Exercise objective:
Transcribe the records in full; omit images.

Items from a dataset:
********************

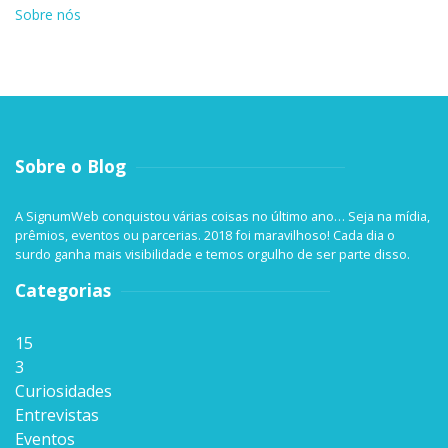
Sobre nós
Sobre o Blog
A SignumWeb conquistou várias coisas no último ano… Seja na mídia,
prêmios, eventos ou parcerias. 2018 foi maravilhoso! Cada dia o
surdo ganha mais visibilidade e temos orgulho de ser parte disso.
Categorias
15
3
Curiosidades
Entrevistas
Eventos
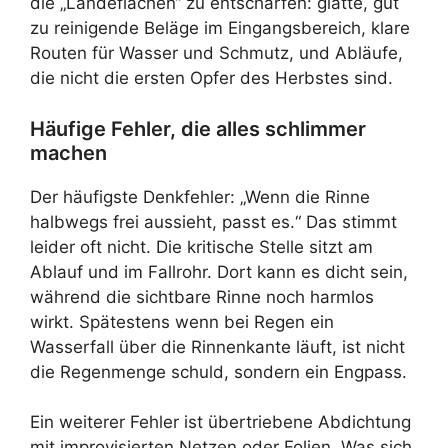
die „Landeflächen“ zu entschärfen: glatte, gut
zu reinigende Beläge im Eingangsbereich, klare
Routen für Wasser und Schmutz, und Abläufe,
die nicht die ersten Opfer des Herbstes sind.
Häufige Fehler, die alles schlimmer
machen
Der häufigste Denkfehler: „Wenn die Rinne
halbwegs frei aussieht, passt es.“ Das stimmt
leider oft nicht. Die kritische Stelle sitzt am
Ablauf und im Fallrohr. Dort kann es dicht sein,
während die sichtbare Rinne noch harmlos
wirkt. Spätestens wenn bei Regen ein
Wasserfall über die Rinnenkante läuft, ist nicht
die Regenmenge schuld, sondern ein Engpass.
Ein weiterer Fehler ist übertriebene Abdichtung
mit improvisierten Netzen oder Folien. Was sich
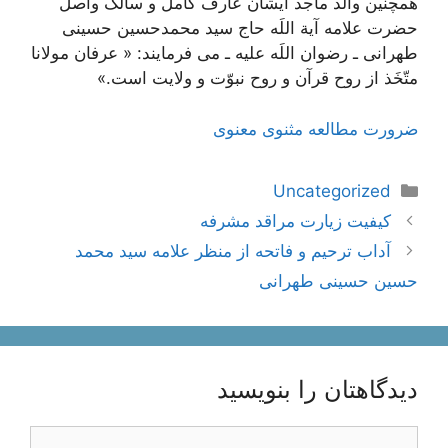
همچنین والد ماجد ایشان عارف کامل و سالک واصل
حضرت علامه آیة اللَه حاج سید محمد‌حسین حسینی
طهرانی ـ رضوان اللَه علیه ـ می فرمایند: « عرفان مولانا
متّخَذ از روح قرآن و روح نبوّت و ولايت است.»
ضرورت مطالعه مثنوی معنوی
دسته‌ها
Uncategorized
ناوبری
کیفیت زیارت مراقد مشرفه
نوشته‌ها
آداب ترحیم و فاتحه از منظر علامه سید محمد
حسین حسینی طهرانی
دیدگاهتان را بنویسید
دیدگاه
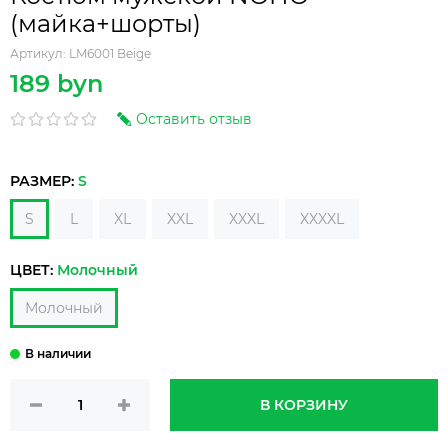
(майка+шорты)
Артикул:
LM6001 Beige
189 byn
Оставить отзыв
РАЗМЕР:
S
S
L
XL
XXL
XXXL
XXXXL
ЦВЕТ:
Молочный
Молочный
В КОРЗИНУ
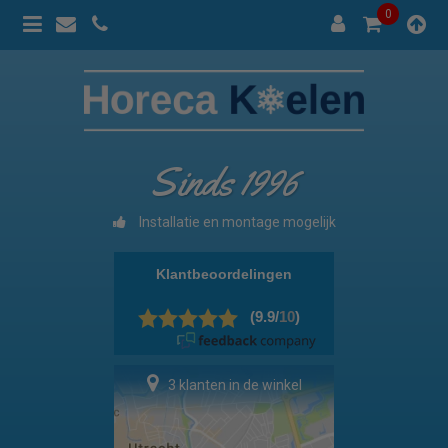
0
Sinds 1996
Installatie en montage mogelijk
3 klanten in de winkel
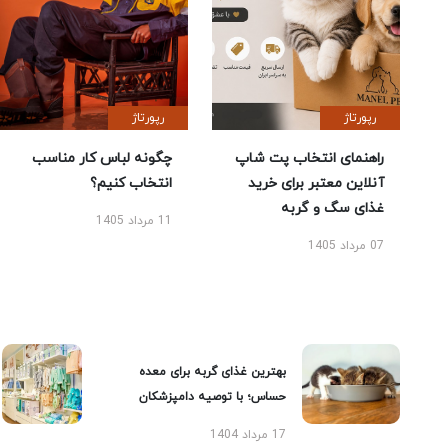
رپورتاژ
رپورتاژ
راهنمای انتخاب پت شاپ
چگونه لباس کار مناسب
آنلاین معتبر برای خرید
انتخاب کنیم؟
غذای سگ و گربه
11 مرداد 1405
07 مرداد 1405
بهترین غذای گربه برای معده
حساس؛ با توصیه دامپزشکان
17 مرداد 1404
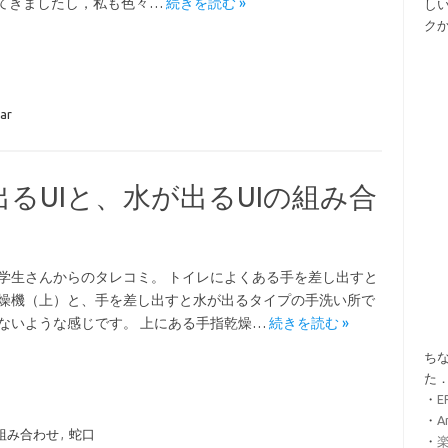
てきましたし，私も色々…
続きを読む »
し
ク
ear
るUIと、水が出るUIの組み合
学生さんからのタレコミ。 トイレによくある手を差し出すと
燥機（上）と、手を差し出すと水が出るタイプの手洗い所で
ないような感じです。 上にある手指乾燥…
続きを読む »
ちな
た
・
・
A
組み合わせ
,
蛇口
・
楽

********************

Written answer:
Sobre nós
Sobre o Blog
A SignumWeb conquistou várias coisas no último ano… Seja na mídia,
prêmios, eventos ou parcerias. 2018 foi maravilhoso! Cada dia o
surdo ganha mais visibilidade e temos orgulho de ser parte disso.
Categorias
15
3
Curiosidades
Entrevistas
Eventos
die „Landeflächen“ zu entschärfen: glatte, gut
zu reinigende Beläge im Eingangsbereich, klare
Routen für Wasser und Schmutz, und Abläufe,
die nicht die ersten Opfer des Herbstes sind.
Häufige Fehler, die alles schlimmer
machen
Der häufigste Denkfehler: „Wenn die Rinne
halbwegs frei aussieht, passt es.“ Das stimmt
leider oft nicht. Die kritische Stelle sitzt am
Ablauf und im Fallrohr. Dort kann es dicht sein,
während die sichtbare Rinne noch harmlos
wirkt. Spätestens wenn bei Regen ein
Wasserfall über die Rinnenkante läuft, ist nicht
die Regenmenge schuld, sondern ein Engpass.
Ein weiterer Fehler ist übertriebene Abdichtung
mit improvisierten Netzen oder Folien. Was sich
همچنین والد ماجد ایشان عارف کامل و سالک واصل
حضرت علامه آیة اللَه حاج سید محمد‌حسین حسینی
طهرانی ـ رضوان اللَه علیه ـ می فرمایند: « عرفان مولانا
متّخَذ از روح قرآن و روح نبوّت و ولايت است.»
ضرورت مطالعه مثنوی معنوی
دسته‌ها
Uncategorized
ناوبری
کیفیت زیارت مراقد مشرفه
نوشته‌ها
آداب ترحیم و فاتحه از منظر علامه سید محمد
حسین حسینی طهرانی
دیدگاهتان را بنویسید
دیدگاه
(майка+шорты)
Артикул:
LM6001 Beige
189 byn
Оставить отзыв
РАЗМЕР:
S
S
L
XL
XXL
XXXL
XXXXL
ЦВЕТ:
Молочный
Молочный
В КОРЗИНУ
0
Sinds 1996
Installatie en montage mogelijk
3 klanten in de winkel
رپورتاژ
رپورتاژ
راهنمای انتخاب پت شاپ
چگونه لباس کار مناسب
آنلاین معتبر برای خرید
انتخاب کنیم؟
غذای سگ و گربه
11 مرداد 1405
07 مرداد 1405
بهترین غذای گربه برای معده
حساس؛ با توصیه دامپزشکان
17 مرداد 1404
てきましたし，私も色々…
続きを読む »
し
ク
ear
るUIと、水が出るUIの組み合
学生さんからのタレコミ。 トイレによくある手を差し出すと
燥機（上）と、手を差し出すと水が出るタイプの手洗い所で
ないような感じです。 上にある手指乾燥…
続きを読む »
ちな
た
・
・
A
組み合わせ
,
蛇口
・
楽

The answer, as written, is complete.